The lawsuit was filed hours after the dismissal of another Arizona election lawsuit that contested the use of Sharpie markers in completing Election Day ballots in Maricopa County. Even though election officials have said voting with a Sharpie would not invalidate a ballot, many social media users in the controversy known as #Sharpiegate have claimed their ballots had been invalidated because they were told to use the markers.
Hobbs spokeswoman Sophia Solis said the secretary of state’s office is still reviewing the lawsuit, but added that the latest lawsuit “is seemingly a repackaged ‘Sharpiegate’ lawsuit.”
While the Trump campaign’s lawsuit doesn’t mention Sharpies, it does include a focus on how ink splotches on a ballot are handled by electronic tabulators and raises the possibility of overvotes.
Chanting “This isn’t over!” and “Stop the steal,” Trump supporters protested at state capitols across the country Saturday, refusing to accept defeat and echoing Trump’s allegations that the Democrats won by fraud.
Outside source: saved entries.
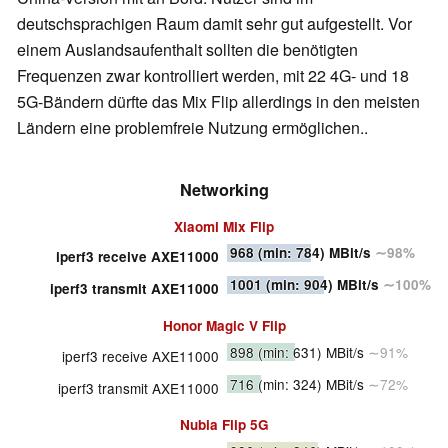
deutschsprachigen Raum damit sehr gut aufgestellt. Vor
einem Auslandsaufenthalt sollten die benötigten
Frequenzen zwar kontrolliert werden, mit 22 4G- und 18
5G-Bändern dürfte das Mix Flip allerdings in den meisten
Ländern eine problemfreie Nutzung ermöglichen..
Networking
Xiaomi Mix Flip
968
(min: 784)
MBit/s
∼98%
iperf3 receive AXE11000
1001
(min: 904)
MBit/s
∼100%
iperf3 transmit AXE11000
Honor Magic V Flip
898
(min: 631)
MBit/s
∼91%
iperf3 receive AXE11000
716
(min: 324)
MBit/s
∼72%
iperf3 transmit AXE11000
Nubia Flip 5G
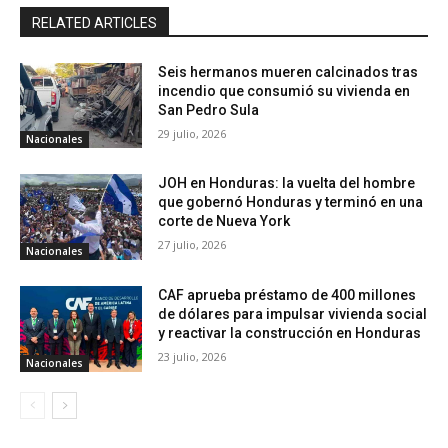
RELATED ARTICLES
Seis hermanos mueren calcinados tras
incendio que consumió su vivienda en
San Pedro Sula
29 julio, 2026
Nacionales
JOH en Honduras: la vuelta del hombre
que gobernó Honduras y terminó en una
corte de Nueva York
27 julio, 2026
Nacionales
CAF aprueba préstamo de 400 millones
de dólares para impulsar vivienda social
y reactivar la construcción en Honduras
23 julio, 2026
Nacionales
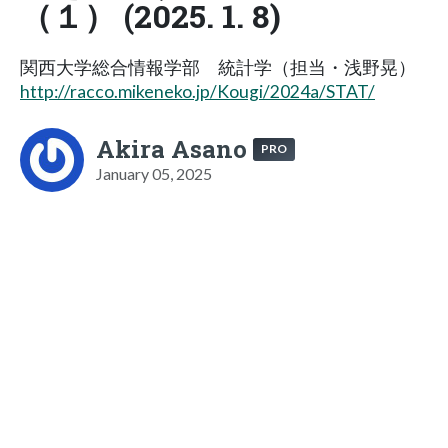
（１） (2025. 1. 8)
関西大学総合情報学部 統計学（担当・浅野晃）
http://racco.mikeneko.jp/Kougi/2024a/STAT/
Akira Asano
PRO
January 05, 2025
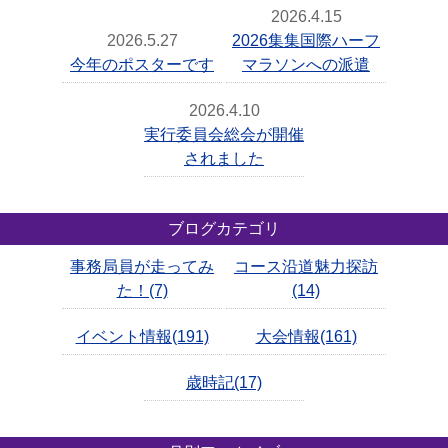
2026.4.15
2026.5.27
2026集集国際ハーフ
今年のポスターです
マラソンへの派遣
2026.4.10
実行委員会総会が開催
されました
ブログカテゴリ
事務局員が走ってみ
コース沿道魅力探訪
た！(7)
(14)
イベント情報(191)
大会情報(161)
歳時記(17)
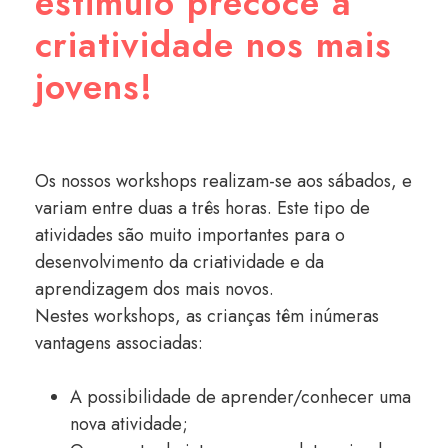
estimulo precoce à
criatividade nos mais
jovens!
Os nossos workshops realizam-se aos sábados, e
variam entre duas a três horas. Este tipo de
atividades são muito importantes para o
desenvolvimento da criatividade e da
aprendizagem dos mais novos.
Nestes workshops, as crianças têm inúmeras
vantagens associadas:
A possibilidade de aprender/conhecer uma
nova atividade;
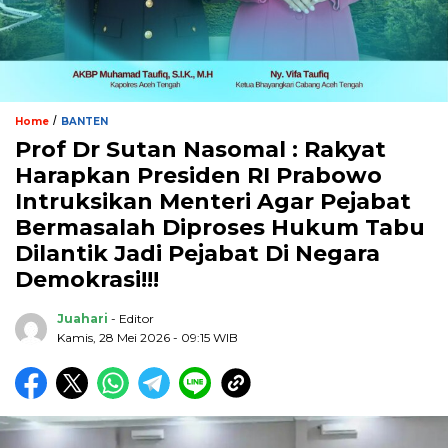
/
Home
BANTEN
Prof Dr Sutan Nasomal : Rakyat
Harapkan Presiden RI Prabowo
Intruksikan Menteri Agar Pejabat
Bermasalah Diproses Hukum Tabu
Dilantik Jadi Pejabat Di Negara
Demokrasi!!!
Juahari
- Editor
Kamis, 28 Mei 2026 - 09:15 WIB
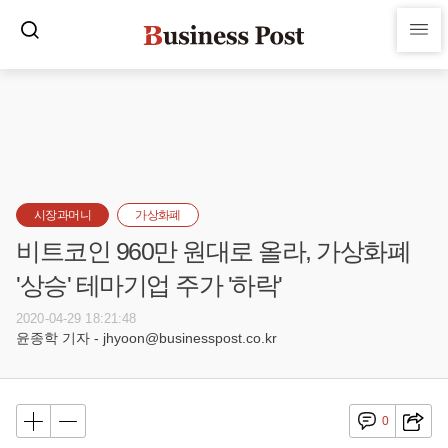
시장과머니
가상화폐
비트코인 960만 원대로 올라, 가상화폐
'상승' 테마기업 주가 '하락'
2020-04-29 18:21:48
윤종학 기자 - jhyoon@businesspost.co.kr
0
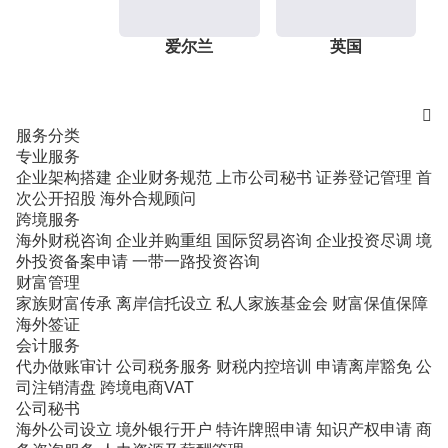
爱尔兰
英国

服务分类
专业服务
企业架构搭建
企业财务规范
上市公司秘书
证券登记管理
首
次公开招股
海外合规顾问
跨境服务
海外财税咨询
企业并购重组
国际贸易咨询
企业投资尽调
境
外投资备案申请
一带一路投资咨询
财富管理
家族财富传承
离岸信托设立
私人家族基金会
财富保值保障
海外签证
会计服务
代办做账审计
公司税务服务
财税内控培训
申请离岸豁免
公
司注销清盘
跨境电商VAT
公司秘书
海外公司设立
境外银行开户
特许牌照申请
知识产权申请
商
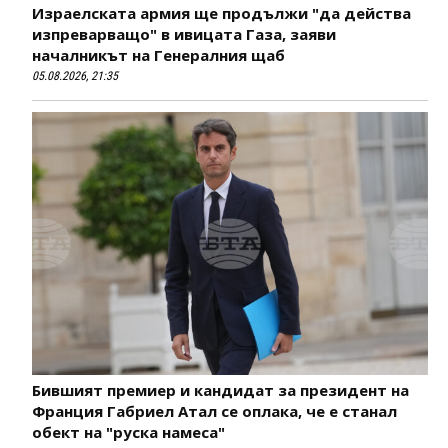
Израелската армия ще продължи "да действа
изпреварващо" в ивицата Газа, заяви
началникът на Генералния щаб
05.08.2026, 21:35
Бившият премиер и кандидат за президент на
Франция Габриел Атал се оплака, че е станал
обект на "руска намеса"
At the Arizona Capitol in Phoenix, a crowd swelled to more than 1,000 within hours.
“It’s very suspicious that President Trump, with the red wave we’ve been seeing in Arizona, is struggling,” Kelli Ward, former state senator and chairwoman of the Arizona Republican Party, told pro-Trump demonstrators. “I want to know if there is any discrepancy with the numbers coming out of the machines.”